Wie bei taz-Plena üblich nahm die Veranstaltung einen unvorhergesehenen Verlauf, was diesmal allerdings weniger Inhalten der Debatte als den äußeren Umständen geschuldet war. Nach einer Kaffeepause am frühen Nachmittag – Aufsichtsrat und Vorstand waren bereits von den rund 130 versammelten Genossinnen und Genossen für das Geschäftsjahr 1993 entlastet worden – meldete sich ein aufgeregter Teilnehmer zu Wort: Unten vor dem Portal stünden noch etliche zu spät gekommene Genossen, die der Wachtmeister aber nicht hereinlasse, weil der Raum oben voll sei. Aufgebrachtes Gemurmel ging durch die Reihen. Wie kann das sein? Ein Blick in die Runde zeigte: alle Stühle in dem Saal waren tatsächlich besetzt, aber Stehplätze gab es noch allemal genug. Also was tun? Taz- Vorständler Klaus Woltschner hatte die zündende Idee: „Wir legen unten vor der Tür eine Zigarettenpause ein. Dann haben die Pförtner keinen Überblick mehr, und die Ausgesperrten wutschen danach mit uns herein."
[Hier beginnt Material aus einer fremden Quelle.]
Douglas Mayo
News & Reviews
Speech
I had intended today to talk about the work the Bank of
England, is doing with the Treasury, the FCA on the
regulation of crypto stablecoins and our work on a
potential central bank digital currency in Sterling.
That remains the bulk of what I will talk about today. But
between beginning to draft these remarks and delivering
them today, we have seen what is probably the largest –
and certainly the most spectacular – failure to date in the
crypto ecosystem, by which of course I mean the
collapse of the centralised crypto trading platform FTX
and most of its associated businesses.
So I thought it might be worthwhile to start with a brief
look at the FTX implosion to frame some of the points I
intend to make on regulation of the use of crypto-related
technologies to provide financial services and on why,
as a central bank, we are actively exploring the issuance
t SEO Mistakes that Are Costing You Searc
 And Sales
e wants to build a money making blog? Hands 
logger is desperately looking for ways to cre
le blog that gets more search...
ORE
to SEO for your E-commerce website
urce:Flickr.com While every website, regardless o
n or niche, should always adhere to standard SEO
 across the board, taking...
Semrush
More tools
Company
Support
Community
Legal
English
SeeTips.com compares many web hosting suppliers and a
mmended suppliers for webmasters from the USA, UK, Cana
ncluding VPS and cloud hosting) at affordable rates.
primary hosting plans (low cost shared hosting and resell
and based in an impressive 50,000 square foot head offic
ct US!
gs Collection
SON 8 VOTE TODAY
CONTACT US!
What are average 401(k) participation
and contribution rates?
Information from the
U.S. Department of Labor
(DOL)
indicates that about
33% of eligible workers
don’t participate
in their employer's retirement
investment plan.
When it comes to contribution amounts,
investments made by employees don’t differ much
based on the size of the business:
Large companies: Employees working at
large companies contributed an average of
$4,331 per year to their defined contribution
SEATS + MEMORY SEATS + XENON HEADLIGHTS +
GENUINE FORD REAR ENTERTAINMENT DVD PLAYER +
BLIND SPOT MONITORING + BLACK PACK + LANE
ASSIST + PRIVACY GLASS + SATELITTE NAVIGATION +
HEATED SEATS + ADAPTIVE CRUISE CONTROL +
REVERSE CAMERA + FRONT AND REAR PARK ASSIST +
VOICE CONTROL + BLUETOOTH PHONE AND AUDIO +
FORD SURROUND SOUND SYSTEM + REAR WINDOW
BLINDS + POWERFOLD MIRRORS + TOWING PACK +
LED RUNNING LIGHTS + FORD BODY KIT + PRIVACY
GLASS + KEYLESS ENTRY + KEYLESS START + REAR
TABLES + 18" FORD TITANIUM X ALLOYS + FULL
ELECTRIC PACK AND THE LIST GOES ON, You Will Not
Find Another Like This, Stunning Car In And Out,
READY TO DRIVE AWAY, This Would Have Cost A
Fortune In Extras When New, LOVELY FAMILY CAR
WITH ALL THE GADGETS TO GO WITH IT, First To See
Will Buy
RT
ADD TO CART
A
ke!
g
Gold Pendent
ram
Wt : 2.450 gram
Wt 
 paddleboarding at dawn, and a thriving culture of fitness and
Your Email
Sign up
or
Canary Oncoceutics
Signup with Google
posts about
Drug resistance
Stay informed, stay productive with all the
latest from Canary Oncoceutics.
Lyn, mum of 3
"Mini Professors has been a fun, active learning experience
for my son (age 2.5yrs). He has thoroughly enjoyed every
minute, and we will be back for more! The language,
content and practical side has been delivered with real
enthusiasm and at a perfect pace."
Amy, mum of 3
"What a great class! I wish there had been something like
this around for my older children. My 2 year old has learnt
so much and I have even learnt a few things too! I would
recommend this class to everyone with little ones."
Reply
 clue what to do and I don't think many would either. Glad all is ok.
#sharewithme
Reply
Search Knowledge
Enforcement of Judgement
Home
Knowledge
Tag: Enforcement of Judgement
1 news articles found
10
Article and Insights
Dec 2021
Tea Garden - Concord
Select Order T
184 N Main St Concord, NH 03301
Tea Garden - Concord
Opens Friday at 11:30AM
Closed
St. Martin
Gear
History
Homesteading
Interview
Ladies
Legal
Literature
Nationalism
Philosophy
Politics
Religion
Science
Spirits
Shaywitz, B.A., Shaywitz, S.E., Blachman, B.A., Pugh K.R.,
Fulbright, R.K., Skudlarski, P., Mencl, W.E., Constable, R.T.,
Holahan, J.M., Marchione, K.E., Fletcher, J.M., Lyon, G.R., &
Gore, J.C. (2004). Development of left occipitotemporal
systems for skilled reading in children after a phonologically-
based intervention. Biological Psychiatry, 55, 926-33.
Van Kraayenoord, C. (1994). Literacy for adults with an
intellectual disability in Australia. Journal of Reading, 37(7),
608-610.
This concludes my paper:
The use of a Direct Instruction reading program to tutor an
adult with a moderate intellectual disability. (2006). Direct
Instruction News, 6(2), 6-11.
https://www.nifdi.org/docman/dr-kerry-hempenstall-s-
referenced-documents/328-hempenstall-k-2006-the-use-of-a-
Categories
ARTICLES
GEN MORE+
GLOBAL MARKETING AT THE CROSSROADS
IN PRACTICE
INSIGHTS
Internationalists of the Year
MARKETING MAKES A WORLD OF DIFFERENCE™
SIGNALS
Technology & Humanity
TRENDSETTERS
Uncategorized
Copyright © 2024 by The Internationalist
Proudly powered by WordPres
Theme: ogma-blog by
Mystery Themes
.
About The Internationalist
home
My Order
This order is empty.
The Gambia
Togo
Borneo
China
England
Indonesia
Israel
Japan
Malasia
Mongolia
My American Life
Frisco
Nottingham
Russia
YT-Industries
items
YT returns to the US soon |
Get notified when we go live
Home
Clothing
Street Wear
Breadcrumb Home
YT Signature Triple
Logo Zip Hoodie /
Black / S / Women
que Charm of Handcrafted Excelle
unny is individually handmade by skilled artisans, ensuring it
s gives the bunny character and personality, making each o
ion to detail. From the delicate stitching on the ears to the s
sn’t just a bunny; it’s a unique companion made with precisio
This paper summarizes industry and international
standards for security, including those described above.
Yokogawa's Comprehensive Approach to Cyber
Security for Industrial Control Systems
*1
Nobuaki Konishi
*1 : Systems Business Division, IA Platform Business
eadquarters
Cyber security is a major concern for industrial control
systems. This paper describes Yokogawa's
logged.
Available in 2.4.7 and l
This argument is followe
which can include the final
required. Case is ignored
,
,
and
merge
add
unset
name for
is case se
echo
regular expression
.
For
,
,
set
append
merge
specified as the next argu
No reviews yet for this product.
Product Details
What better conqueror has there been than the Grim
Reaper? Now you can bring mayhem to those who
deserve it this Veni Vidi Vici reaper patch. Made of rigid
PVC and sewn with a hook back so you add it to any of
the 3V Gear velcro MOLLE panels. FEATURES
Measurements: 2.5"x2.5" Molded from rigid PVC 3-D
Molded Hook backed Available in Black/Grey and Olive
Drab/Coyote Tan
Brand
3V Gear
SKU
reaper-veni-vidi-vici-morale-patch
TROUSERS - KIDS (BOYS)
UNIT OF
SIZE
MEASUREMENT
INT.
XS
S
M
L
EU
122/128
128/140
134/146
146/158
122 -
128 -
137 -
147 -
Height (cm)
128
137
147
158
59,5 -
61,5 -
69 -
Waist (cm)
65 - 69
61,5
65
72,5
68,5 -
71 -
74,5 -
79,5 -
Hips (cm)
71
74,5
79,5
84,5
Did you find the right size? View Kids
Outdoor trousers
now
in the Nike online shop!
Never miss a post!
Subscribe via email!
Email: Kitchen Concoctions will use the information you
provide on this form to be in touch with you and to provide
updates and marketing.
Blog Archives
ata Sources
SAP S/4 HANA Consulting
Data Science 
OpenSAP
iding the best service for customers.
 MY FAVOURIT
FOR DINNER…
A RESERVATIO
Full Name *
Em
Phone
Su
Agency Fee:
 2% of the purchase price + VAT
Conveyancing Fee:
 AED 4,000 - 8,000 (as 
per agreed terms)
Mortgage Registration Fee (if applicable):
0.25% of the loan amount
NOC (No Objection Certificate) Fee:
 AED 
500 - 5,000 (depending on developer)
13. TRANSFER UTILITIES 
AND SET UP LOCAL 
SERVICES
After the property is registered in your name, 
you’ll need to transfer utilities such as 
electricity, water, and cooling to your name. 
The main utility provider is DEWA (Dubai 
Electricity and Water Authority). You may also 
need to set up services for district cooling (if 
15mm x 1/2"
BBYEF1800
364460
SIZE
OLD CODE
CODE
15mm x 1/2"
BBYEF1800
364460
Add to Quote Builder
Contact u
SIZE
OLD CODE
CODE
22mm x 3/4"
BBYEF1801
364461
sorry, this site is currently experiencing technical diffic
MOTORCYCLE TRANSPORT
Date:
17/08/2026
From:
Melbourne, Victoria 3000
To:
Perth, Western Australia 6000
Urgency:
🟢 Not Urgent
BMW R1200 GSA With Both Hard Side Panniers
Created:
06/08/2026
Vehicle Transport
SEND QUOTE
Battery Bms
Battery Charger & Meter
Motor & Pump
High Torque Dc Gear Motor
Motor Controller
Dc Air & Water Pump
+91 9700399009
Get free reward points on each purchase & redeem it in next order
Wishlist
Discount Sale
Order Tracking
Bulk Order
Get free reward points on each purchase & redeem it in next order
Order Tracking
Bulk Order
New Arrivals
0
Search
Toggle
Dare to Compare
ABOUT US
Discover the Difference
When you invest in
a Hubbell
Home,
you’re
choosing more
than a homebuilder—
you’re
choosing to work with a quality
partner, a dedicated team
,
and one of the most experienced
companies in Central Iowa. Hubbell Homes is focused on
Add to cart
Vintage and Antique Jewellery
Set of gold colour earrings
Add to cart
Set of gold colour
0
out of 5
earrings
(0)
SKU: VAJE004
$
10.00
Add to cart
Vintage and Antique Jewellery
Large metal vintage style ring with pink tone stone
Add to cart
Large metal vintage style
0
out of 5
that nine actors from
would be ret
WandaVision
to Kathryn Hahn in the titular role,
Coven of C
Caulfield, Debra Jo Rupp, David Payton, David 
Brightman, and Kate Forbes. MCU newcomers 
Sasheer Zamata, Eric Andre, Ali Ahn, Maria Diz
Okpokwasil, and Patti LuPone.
Der Trick funktionierte, brachte den Chef der preußischen Wachtruppe allerdings auf 180. „Gleich komme ich hoch und zähle durch. Wer keinen Stuhl hat, wird des Saales verwiesen“, fauchte er den besänftigend auf ihn einredenden taz-Chefredakteur Arno Widmann an, als die Genossen die Treppe hinaufströmten. Widmann eilte hinterher, um die Seinen zu warnen. Doch Sitzungsleiter Jonny Eisenberg hatte die Sache bereits geritzt. „Es erscheint würdevoll und angemessen, die Veranstaltung fortan im Stehen abzuhalten“, forderte der Winkeladvokat die Versammelten auf, sich zu erheben und ein wenig zur Seite zu treten, damit der preußische Saalwachmeister auch ja gut zählen könne, wie viele Stühle noch frei sind.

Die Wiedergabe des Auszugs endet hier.